I just got a new Toro Power Max 24in two-stage gas-powered snowblower in anticipation of a major snowstorm. This is my first snowblower (At 56 I am done with shoveling, lol.) I assembled it and it starts up fine. However, when you pull the "joystick" back to raise the deflector ("pushing" the cable), where the cable connects to the deflector it just curves out I guess on the little spindle - the path of least resistance - instead of raising the deflector. And the cable will disconnect at the joystick end. When the the joystick is pushed forward, and tension is on the cable, it lowers the deflector just fine. So.... it's like pushing rope to raise the deflector. Frankly it seems like poor engineering. I wonder if some washers or gasket should be at the spindle. This was not something I assembled.... this was factory assembled. Any help would be greatly appreciated.


----------



## PlOM (Nov 12, 2020)

I saw one like that at HD. The upper deflector is supposed to be pulled up by the spring as the cable moves upward. In other words, the cable doesn't push the deflector up. On the floor model, the sides of the deflector were squeezed in and binding on the main part of the chute. The cable could pull it down, but it wouldn't go up under spring tension. When I pointed this out to a clerk, he said it's been seen before; he pulled the sides out just a bit, to relieve the pressure on the sides without them losing contact with the dimples (see below) that stabilize the deflector. The deflector then worked fine with the Quick Stick control.

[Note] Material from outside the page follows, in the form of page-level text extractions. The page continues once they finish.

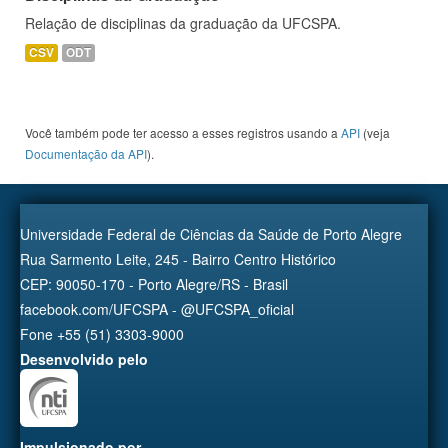
Relação de disciplinas da graduação da UFCSPA.
CSV
ODT
Você também pode ter acesso a esses registros usando a
API
(veja
Documentação da API
).
Universidade Federal de Ciências da Saúde de Porto Alegre
Rua Sarmento Leite, 245 - Bairro Centro Histórico
CEP: 90050-170 - Porto Alegre/RS - Brasil
facebook.com/UFCSPA - @UFCSPA_oficial
Fone +55 (51) 3303-9000
Desenvolvido pelo
Impulsionado por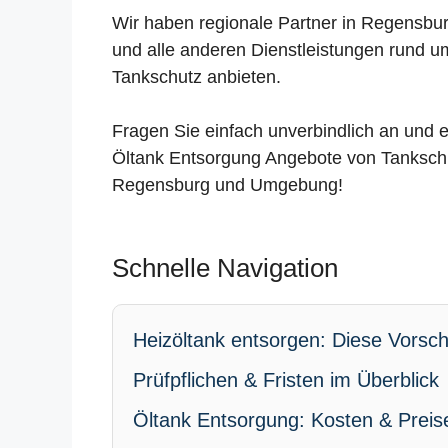
Wir haben regionale Partner in Regensbur
und alle anderen Dienstleistungen rund u
Tankschutz anbieten.
Fragen Sie einfach unverbindlich an und e
Öltank Entsorgung Angebote von Tankschu
Regensburg und Umgebung!
Schnelle Navigation
Heizöltank entsorgen: Diese Vorschr
Prüfpflichen & Fristen im Überblick
Öltank Entsorgung: Kosten & Preis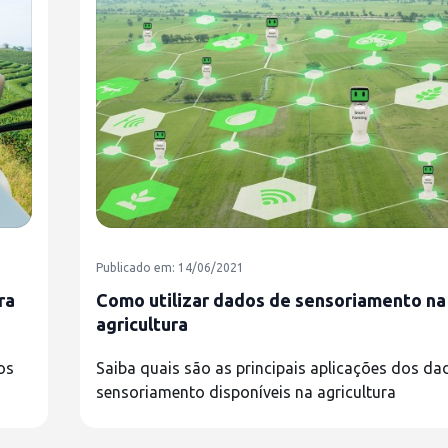
Publicado em: 14/06/2021
ra
Como utilizar dados de sensoriamento na
agricultura
os
Saiba quais são as principais aplicações dos da
sensoriamento disponíveis na agricultura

I would imagine the hinge could also be misaligned and binding.


----------



## Gar-Dog (Feb 1, 2021)

PlOM said:


> I saw one like that at HD. The upper deflector is supposed to be pulled up by the spring as the cable moves upward. In other words, the cable doesn't push the deflector up. On the floor model, the sides of the deflector were squeezed in and binding on the main part of the chute. The cable could pull it down, but it wouldn't go up under spring tension. When I pointed this out to a clerk, he said it's been seen before; he pulled the sides out just a bit, to relieve the pressure on the sides without them losing contact with the dimples (see below) that stabilize the deflector. The deflector then worked fine with the Quick Stick control.
> 
> I would imagine the hinge could also be misaligned and binding.
> 
> View attachment 174629


That makes perfect sense - of course, it is the spring that should raise it with slack in the cable. Duh! I will check that out. Thanks!


----------



## Gar-Dog (Feb 1, 2021)

Okay, I am back 2 minutes later and that did the trick. Thank you so much! I feel like an idiot.... and to think I had 3 years of mechanical engineering before switching majors, lol.


----------



## Kiss4aFrog (Nov 3, 2013)

Sometimes it just takes a different set of eyes.


.


----------



## Gar-Dog (Feb 1, 2021)

Certainly in this case!


----------